*What to work on*. Determine how many lines of this material contain "these". Give only the number.

Material for this task START

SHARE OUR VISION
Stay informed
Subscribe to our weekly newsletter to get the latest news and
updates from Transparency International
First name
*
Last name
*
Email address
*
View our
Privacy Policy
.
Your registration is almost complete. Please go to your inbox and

Material for this task END
Material for this task START

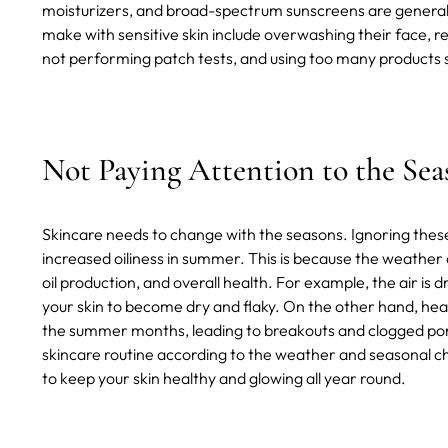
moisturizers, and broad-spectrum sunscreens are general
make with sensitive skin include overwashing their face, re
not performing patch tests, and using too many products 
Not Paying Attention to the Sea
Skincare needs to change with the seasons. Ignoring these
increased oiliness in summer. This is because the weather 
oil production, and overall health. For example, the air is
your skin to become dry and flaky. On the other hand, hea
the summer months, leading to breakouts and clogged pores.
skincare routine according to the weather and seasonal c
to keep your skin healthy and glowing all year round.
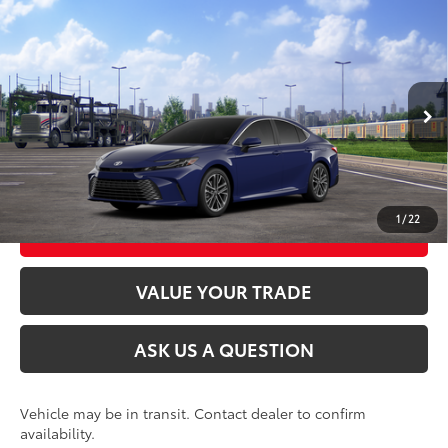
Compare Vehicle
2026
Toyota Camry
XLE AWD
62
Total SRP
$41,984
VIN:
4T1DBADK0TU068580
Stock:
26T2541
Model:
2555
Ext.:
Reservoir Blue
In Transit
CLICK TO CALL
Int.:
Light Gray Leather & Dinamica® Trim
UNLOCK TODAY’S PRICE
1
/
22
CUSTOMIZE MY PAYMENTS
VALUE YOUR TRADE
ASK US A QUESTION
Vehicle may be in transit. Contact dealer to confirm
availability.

Material for this task END
Material for this task START

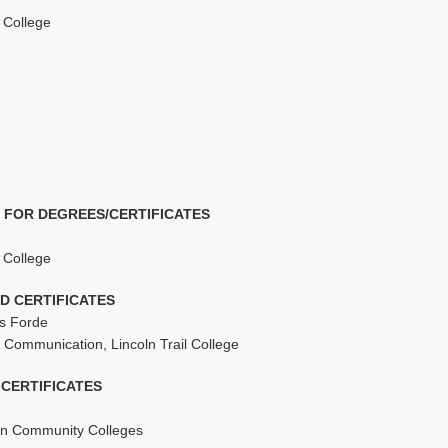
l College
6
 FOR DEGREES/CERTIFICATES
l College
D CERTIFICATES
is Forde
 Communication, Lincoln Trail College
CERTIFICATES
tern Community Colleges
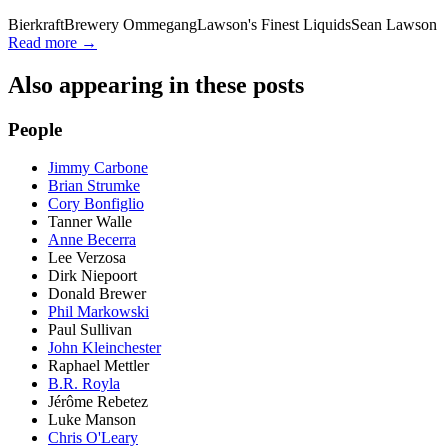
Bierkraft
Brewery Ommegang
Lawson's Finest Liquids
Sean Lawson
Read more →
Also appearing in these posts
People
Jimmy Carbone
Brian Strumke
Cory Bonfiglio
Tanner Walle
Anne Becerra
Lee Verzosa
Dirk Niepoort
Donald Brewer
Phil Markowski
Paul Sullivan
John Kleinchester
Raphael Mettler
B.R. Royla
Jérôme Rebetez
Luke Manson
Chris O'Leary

Material for this task END

*Response*. 2